Ponieważ pogoda chwilowo pozwoliła na taką brawurę, zdecydowałem się przejść z kijkami do Bónusa, czyli pobliskiego supermarketu. Kilka kilometrów. Chciałem zmierzyć w aplikacji liczbę kroków, odległość i ocenić, jak nabijają się punkty cardio. W lecie pewnie tę trasę będę robił kilkukrotnie. Teraz pogoda pozwoliła tylko na spacer w jedną stronę. Z powrotem zabrałem się z Asią, zostawiając po drodze swoje wizytówki zachęcające do zatrudnienia mnie nawet w takich miejscach jak miejski basen.

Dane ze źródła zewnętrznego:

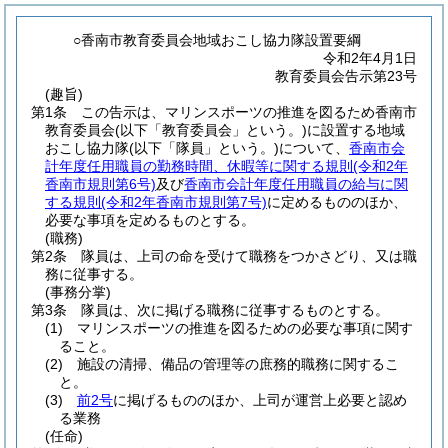
○香南市教育委員会地域おこし協力隊設置要綱
令和2年4月1日
教育委員会告示第23号
(趣旨)
第1条
この告示は、マリンスポーツの推進を図るため香南市
教育委員会
(以下「教育委員会」という。)
に設置する地域
おこし協力隊
(以下「隊員」という。)
について、
香南市会
計年度任用職員の勤務時間、休暇等に関する規則
(令和2年
香南市規則第6号)
及び
香南市会計年度任用職員の給与に関
する規則
(令和2年香南市規則第7号)
に定めるもののほか、
必要な事項を定めるものとする。
(職務)
第2条
隊員は、上司の命を受けて職務をつかさどり、又は職
務に従事する。
(事務分掌)
第3条
隊員は、次に掲げる職務に従事するものとする。
(1)
マリンスポーツの推進を図るための必要な事項に関す
ること。
(2)
施設の清掃、備品の管理等の庶務的職務に関するこ
と。
(3)
前2号
に掲げるもののほか、上司が運営上必要と認め
る業務
(任命)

I powiem Wam tak: Islandczycy są zdystansowani, mało wylewni i nie dążą do żadnego rodzaju zbliżeń z drugą osobą, ale łączy ich wysoka kultura osobista, takt, a także zwyczajna uprzejmość. Otóż wysłałem z telefonu CV do dwóch sklepów, które odwiedziliśmy. Zrobiłem to szybko po wstępnej rozmowie, mam PDF w mailu, dwa kliki i każdy pracodawca może obejrzeć dokument jeszcze wówczas, gdy jestem obok niego i rozmawiamy. I na oba maile z załącznikami dostałem odpowiedź. Potwierdzenie odbioru, życzenia miłego dnia i kilka dobrych słów. Wyobrażacie sobie to w Polsce, gdzie ludzie wysyłają swoje CV tysiącami i nikt nie raczy im nawet odpisać, że odebrał dokument?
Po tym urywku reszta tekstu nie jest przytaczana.